Обвинения в адрес Бирона в манифесте об его отрешении от регентства абсолютно вздорные. Да и высказаны от лица трёхмесячного младенца-императора, по завещанию Анны Ивановны объявленного до совершеннолетия недееспособным. «Обратим внимание: высший по значению правовой акт государства требует от регента, обладавшего на тот момент властью российского самодержца, соблюдения законности, но одновременно объясняет устранение того же правителя сугубо внеправовыми категориями — неподобающим „моральным обликом“ регента и его плохим поведением по отношению к „любезнейшим нашим родителям“; таким образом, справедливость „отеческого правления“ ставится выше любой формальной законности… Оправданием… насильственных действий являлось ещё только предполагаемое нарушение „благополучия“ империи и состоявшееся „прошение всех наших верных подданных“»[423]
.В манифесте о вступлении на престол Елизаветы Петровны говорится о незаконности воцарения Ивана Антоновича, хотя оно состоялось на основании петровского указа 1722 г. Екатерина II ложно инкриминировала свергнутому ею супругу «истребление… преданий церковных, так, что Церковь Наша Греческая крайне уже подвержена оставалась последней своей опасности переменой древнего в России Православия и принятием иноверного закона». Память о прежних правлениях пытались стереть. Так, правительство Елизаветы инициировало полное изъятие всех официальных документов с упоминанием Ивана VI и монет с его изображением.
Серию «революций на престоле», по выражению Н. И. Панина, запустил, конечно же, Пётр I — делом царевича Алексея, указом о свободе императора в назначении наследника и отсутствием завещания. «В созданной трудом всей жизни Петра системе не оказалось ни чётких правовых норм, ни авторитетных учреждений, чтобы обеспечить преемственность власти»[424]
. Но вряд ли справедливо все «революционные» эксцессы оставлять на совести «державного плотника». То, что его преемники в течение десятилетий не могли или не хотели установить законный и эффективный механизм передачи трона, говорит о потрясающе низком уровне правовой культуры, унаследованном Петербургом от Москвы.
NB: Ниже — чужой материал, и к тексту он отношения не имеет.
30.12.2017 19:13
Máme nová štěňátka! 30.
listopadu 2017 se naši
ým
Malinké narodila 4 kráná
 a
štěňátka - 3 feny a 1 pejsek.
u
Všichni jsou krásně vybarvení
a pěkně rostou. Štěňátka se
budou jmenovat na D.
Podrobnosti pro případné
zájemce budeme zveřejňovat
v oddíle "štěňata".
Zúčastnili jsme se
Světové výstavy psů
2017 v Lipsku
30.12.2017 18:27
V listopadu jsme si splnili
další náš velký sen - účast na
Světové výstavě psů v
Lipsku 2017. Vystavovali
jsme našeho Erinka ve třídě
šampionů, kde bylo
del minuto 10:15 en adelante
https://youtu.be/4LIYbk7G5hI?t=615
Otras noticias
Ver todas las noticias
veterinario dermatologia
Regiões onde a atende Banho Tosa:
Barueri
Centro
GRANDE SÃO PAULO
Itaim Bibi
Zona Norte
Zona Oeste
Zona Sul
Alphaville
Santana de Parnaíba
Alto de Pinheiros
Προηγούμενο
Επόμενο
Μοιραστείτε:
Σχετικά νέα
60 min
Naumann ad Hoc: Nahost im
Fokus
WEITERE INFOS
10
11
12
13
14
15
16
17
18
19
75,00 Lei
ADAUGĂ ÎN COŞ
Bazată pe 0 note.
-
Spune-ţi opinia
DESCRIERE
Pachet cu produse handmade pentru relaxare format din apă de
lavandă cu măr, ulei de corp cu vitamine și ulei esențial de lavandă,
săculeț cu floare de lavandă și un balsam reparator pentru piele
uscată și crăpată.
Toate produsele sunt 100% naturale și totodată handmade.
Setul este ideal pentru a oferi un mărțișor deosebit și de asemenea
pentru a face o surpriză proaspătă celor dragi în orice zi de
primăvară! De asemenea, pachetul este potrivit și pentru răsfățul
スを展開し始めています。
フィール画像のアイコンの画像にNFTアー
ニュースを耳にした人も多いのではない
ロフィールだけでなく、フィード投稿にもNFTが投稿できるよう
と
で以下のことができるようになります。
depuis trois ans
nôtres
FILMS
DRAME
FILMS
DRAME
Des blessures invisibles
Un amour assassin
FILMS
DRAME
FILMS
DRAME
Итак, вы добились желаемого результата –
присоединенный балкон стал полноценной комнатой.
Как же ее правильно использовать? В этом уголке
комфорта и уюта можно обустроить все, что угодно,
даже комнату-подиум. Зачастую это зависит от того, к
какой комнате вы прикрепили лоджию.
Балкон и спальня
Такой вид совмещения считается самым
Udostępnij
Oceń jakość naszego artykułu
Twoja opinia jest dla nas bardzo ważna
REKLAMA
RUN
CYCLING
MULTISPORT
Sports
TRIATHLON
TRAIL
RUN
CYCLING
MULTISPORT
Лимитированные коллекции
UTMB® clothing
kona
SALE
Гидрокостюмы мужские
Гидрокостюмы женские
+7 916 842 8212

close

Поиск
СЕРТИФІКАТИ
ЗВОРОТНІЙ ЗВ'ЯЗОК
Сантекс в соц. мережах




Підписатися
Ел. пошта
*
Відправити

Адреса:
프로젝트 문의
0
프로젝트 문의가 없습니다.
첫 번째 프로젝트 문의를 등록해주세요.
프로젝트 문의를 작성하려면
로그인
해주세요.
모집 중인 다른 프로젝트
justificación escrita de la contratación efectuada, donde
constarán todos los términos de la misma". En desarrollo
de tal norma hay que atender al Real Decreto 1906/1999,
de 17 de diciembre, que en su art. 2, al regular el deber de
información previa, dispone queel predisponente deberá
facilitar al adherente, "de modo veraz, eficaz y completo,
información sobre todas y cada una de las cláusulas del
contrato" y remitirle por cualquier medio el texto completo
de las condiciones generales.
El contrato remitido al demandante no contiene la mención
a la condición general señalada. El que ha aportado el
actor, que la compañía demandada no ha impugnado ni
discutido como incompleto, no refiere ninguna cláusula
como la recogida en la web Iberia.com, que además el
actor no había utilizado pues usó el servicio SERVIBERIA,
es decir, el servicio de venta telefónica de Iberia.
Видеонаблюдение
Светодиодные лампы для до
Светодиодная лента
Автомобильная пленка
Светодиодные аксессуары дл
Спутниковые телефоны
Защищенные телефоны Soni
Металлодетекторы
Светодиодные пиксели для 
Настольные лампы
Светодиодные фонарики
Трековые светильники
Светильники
В рамках этой культуры убиение или заточение низложенных предшественников являлось, как это ни чудовищно звучит, необходимым условием сохранения захваченной власти.Правовые понятия дворянства не превосходили монарших. Лишь только благородное сословие перестала давить петровская железная рука, оно — в лице части высших сановников и гвардии — приняло самое активное участие в смене самодержцев, каждая из которых приносила участникам «дворских бурь» щедрые награды — чины, деньги, крепостных… Без этих «групп поддержки» «революции на престоле» были бы невозможны. «Стоимость» последних, кстати, «неуклонно возрастала и в 1762 г. составила уже существенную часть (порядка 10 %) бюджета [примерно полтора миллиона рублей], тогда как переворот, приведший к воцарению Екатерины I, обошёлся в 30 тысяч рублей»[425]
.Значительная часть даруемых благ черпалась из конфискованного имущества
Впрочем, и сами новоиспечённые властители (точнее, властительницы) не брезговали поживиться доставшейся добычей. Анна Ивановна нарочно посылала унтер-офицера в тамбовское имение опальных Долгоруковых, чтобы отобрать у них драгоценности. После воцарения Елизаветы вещи репрессированных сторонников Брауншвейгской фамилии свозились прямо в Зимний дворец.